NAT virtual LAN IP -> LAN-IP on different Port

uz890ed

I have a Server with multiple Webservices reachable form the Internet using NAT on multiple ports using multiple IP's like this:
WAN IP 1:443 -> LAN IP 1:4444
WAN IP 2:443 -> LAN IP 1:443

now I also want to be able to connect using the same link form inside the Network like this:
virtual LAN IP (on pfSense):443 -> LAN IP 1:4444
virtual LAN IP (on pfSense):443 -> LAN IP 1:443

my config:
virtual CARP-IP on LAN-Interface which resides inside my LAN.
Port-Forwarding on LAN-Interface using CARP-IP:443 -> LAN IP 1:4444

I can access pfsense using this virtual IP from LAN on Port 8443 but not my Service on LAN IP 1:4444

What I am doing wrong?

I know this is possible using HAproxy but I want a direct connection if possible.

viragomann

@uz890ed said in NAT virtual LAN IP -> LAN-IP on different Port:

I know this is possible using HAproxy but I want a direct connection if possible.

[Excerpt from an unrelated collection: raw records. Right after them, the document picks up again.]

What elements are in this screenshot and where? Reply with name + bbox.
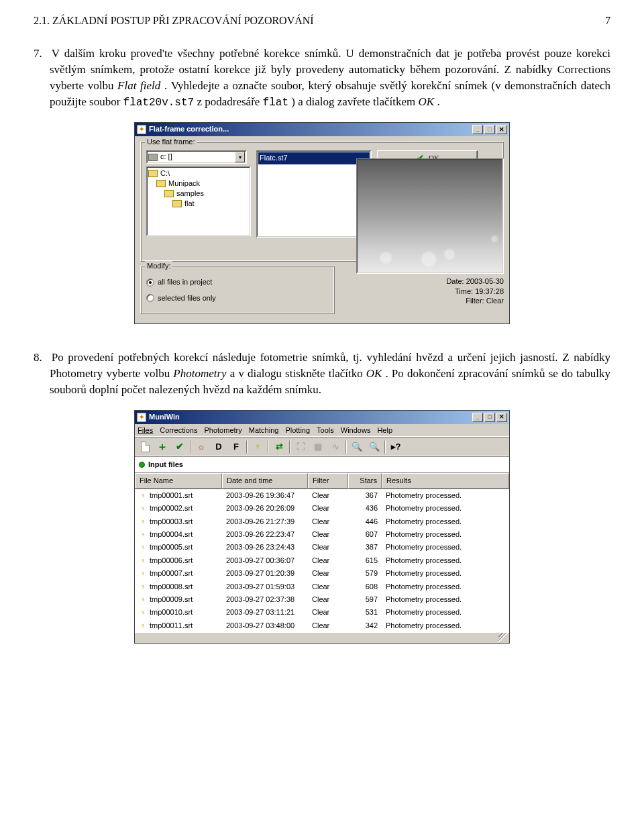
table-row[interactable]: ♀tmp00002.srt2003-09-26 20:26:09Clear436… — [135, 502, 509, 515]
minimize-button[interactable]: _ — [472, 125, 483, 134]
toolbar-d-button[interactable]: D — [211, 440, 226, 454]
dir-samples[interactable]: samples — [176, 189, 204, 199]
cell-filter: Clear — [308, 555, 348, 566]
new-file-icon — [141, 442, 150, 452]
cell-filter: Clear — [308, 529, 348, 540]
toolbar-curve-button[interactable]: ∿ — [328, 440, 343, 454]
menubar[interactable]: Files Corrections Photometry Matching Pl… — [135, 424, 509, 438]
bulb-icon: ♀ — [139, 608, 147, 617]
close-button[interactable]: ✕ — [496, 125, 507, 134]
table-row[interactable]: ♀tmp00010.srt2003-09-27 03:11:21Clear531… — [135, 606, 509, 619]
cell-datetime: 2003-09-26 19:36:47 — [222, 490, 308, 501]
table-row[interactable]: ♀tmp00011.srt2003-09-27 03:48:00Clear342… — [135, 619, 509, 632]
tab-input-files[interactable]: Input files — [135, 457, 509, 472]
folder-icon — [172, 200, 182, 207]
toolbar-chart2-button[interactable]: ▦ — [311, 440, 325, 454]
menu-files[interactable]: Files — [138, 425, 153, 436]
meta-filter: Filter: Clear — [340, 296, 504, 305]
menu-help[interactable]: Help — [377, 425, 392, 436]
table-row[interactable]: ♀tmp00006.srt2003-09-27 00:36:07Clear615… — [135, 554, 509, 567]
folder-icon — [156, 180, 166, 187]
letter-f-icon: F — [233, 441, 239, 453]
table-row[interactable]: ♀tmp00005.srt2003-09-26 23:24:43Clear387… — [135, 541, 509, 554]
col-filter[interactable]: Filter — [308, 473, 348, 489]
toolbar-help-button[interactable]: ▸? — [388, 440, 403, 454]
cell-results: Photometry processed. — [382, 555, 509, 566]
cell-filename: ♀tmp00004.srt — [135, 529, 222, 540]
folder-icon — [164, 190, 174, 197]
radio-icon — [146, 294, 154, 302]
toolbar-separator — [246, 440, 248, 454]
muniwin-window: ✦ MuniWin _ □ ✕ Files Corrections Photom… — [134, 410, 510, 644]
drive-select[interactable]: c: [] ▾ — [146, 150, 247, 164]
toolbar-bulb-button[interactable]: ♀ — [250, 440, 265, 454]
bulb-icon: ♀ — [139, 556, 147, 566]
menu-matching[interactable]: Matching — [249, 425, 279, 436]
menu-photometry[interactable]: Photometry — [204, 425, 241, 436]
maximize-button[interactable]: □ — [484, 125, 495, 134]
toolbar-separator — [190, 440, 191, 454]
col-datetime[interactable]: Date and time — [222, 473, 308, 489]
toolbar-add-button[interactable]: ＋ — [155, 440, 170, 454]
col-stars[interactable]: Stars — [348, 473, 382, 489]
cell-results: Photometry processed. — [382, 516, 509, 527]
menu-plotting[interactable]: Plotting — [285, 425, 310, 436]
toolbar-new-button[interactable] — [138, 440, 152, 454]
table-row[interactable]: ♀tmp00007.srt2003-09-27 01:20:39Clear579… — [135, 567, 509, 580]
bulb-icon: ♀ — [139, 491, 147, 501]
cell-filename: ♀tmp00011.srt — [135, 620, 222, 631]
table-row[interactable]: ♀tmp00008.srt2003-09-27 01:59:03Clear608… — [135, 580, 509, 593]
app-icon: ✦ — [137, 125, 146, 134]
menu-tools[interactable]: Tools — [317, 425, 334, 436]
table-row[interactable]: ♀tmp00001.srt2003-09-26 19:36:47Clear367… — [135, 489, 509, 502]
item8-text-c: a v dialogu stiskněte tlačítko — [230, 367, 366, 380]
dialog-titlebar[interactable]: ✦ Flat-frame correction... _ □ ✕ — [135, 123, 509, 136]
cell-filename: ♀tmp00001.srt — [135, 490, 222, 501]
arrows-icon: ⇄ — [276, 441, 283, 453]
cell-stars: 342 — [348, 620, 382, 631]
col-filename[interactable]: File Name — [135, 473, 222, 489]
cell-stars: 615 — [348, 555, 382, 566]
cell-filter: Clear — [308, 620, 348, 631]
dir-flat[interactable]: flat — [184, 199, 195, 209]
resize-grip-icon[interactable] — [498, 633, 508, 642]
menu-corrections[interactable]: Corrections — [160, 425, 197, 436]
table-header: File Name Date and time Filter Stars Res… — [135, 473, 509, 489]
table-row[interactable]: ♀tmp00003.srt2003-09-26 21:27:39Clear446… — [135, 515, 509, 528]
close-button[interactable]: ✕ — [496, 413, 507, 422]
toolbar-check-button[interactable]: ✔ — [172, 440, 187, 454]
cell-datetime: 2003-09-27 01:59:03 — [222, 581, 308, 593]
toolbar-zoomin-button[interactable]: 🔍 — [350, 440, 364, 454]
dir-munipack[interactable]: Munipack — [168, 179, 200, 189]
toolbar-chart1-button[interactable]: ⛶ — [293, 440, 308, 454]
directory-tree[interactable]: C:\ Munipack samples flat — [146, 166, 251, 236]
radio-all-files[interactable]: all files in project — [146, 277, 329, 287]
bulb-icon: ♀ — [139, 517, 147, 526]
chevron-down-icon[interactable]: ▾ — [235, 152, 245, 162]
maximize-button[interactable]: □ — [484, 413, 495, 422]
toolbar-separator — [289, 440, 290, 454]
group-legend-modify: Modify: — [145, 261, 172, 271]
table-row[interactable]: ♀tmp00009.srt2003-09-27 02:37:38Clear597… — [135, 593, 509, 606]
cell-stars: 446 — [348, 516, 382, 527]
radio-selected-files[interactable]: selected files only — [146, 293, 329, 303]
dir-root[interactable]: C:\ — [160, 168, 170, 179]
item7-filename: flat20v.st7 — [123, 97, 195, 109]
tab-label: Input files — [148, 460, 183, 470]
cell-results: Photometry processed. — [382, 607, 509, 618]
toolbar-zoomout-button[interactable]: 🔍 — [367, 440, 382, 454]
muniwin-titlebar[interactable]: ✦ MuniWin _ □ ✕ — [135, 411, 509, 424]
item7-text-e: z podadresáře — [197, 95, 262, 108]
item8-photometry: Photometry — [173, 367, 226, 380]
toolbar-settings-button[interactable]: ☼ — [194, 440, 209, 454]
table-row[interactable]: ♀tmp00004.srt2003-09-26 22:23:47Clear607… — [135, 528, 509, 541]
item7-text-g: ) a dialog zavřete tlačítkem — [291, 95, 418, 108]
app-icon: ✦ — [137, 413, 146, 422]
toolbar-match-button[interactable]: ⇄ — [272, 440, 286, 454]
minimize-button[interactable]: _ — [472, 413, 483, 422]
toolbar-f-button[interactable]: F — [229, 440, 244, 454]
col-results[interactable]: Results — [382, 473, 509, 489]
cell-datetime: 2003-09-27 02:37:38 — [222, 594, 308, 605]
menu-windows[interactable]: Windows — [341, 425, 371, 436]
radio-sel-label: selected files only — [158, 293, 216, 303]
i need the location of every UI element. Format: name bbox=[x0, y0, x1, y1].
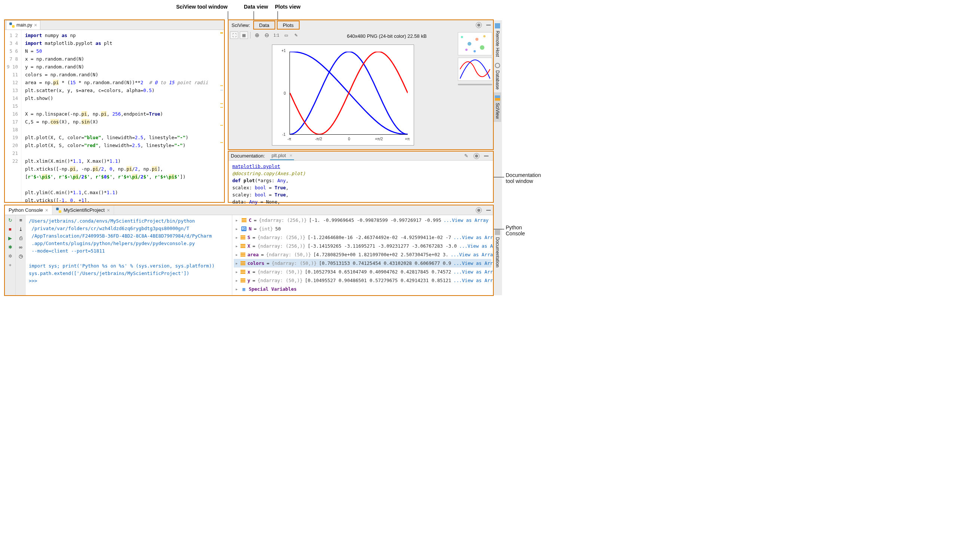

That not possible. You cannot access the destination host directly this way. You're calling the pfSense's virtual IP, so that's not directly.
pfSense may forward the packets to the destination host, but responses will go back directly to the requesting host, so will you have an asymmetric routing.

You can use NAT reflection instead. However, that will also be not directly, access will come from pfSense, same as with HAProxy.

Best pactice is accessing the services by host names and set up host overrides for it.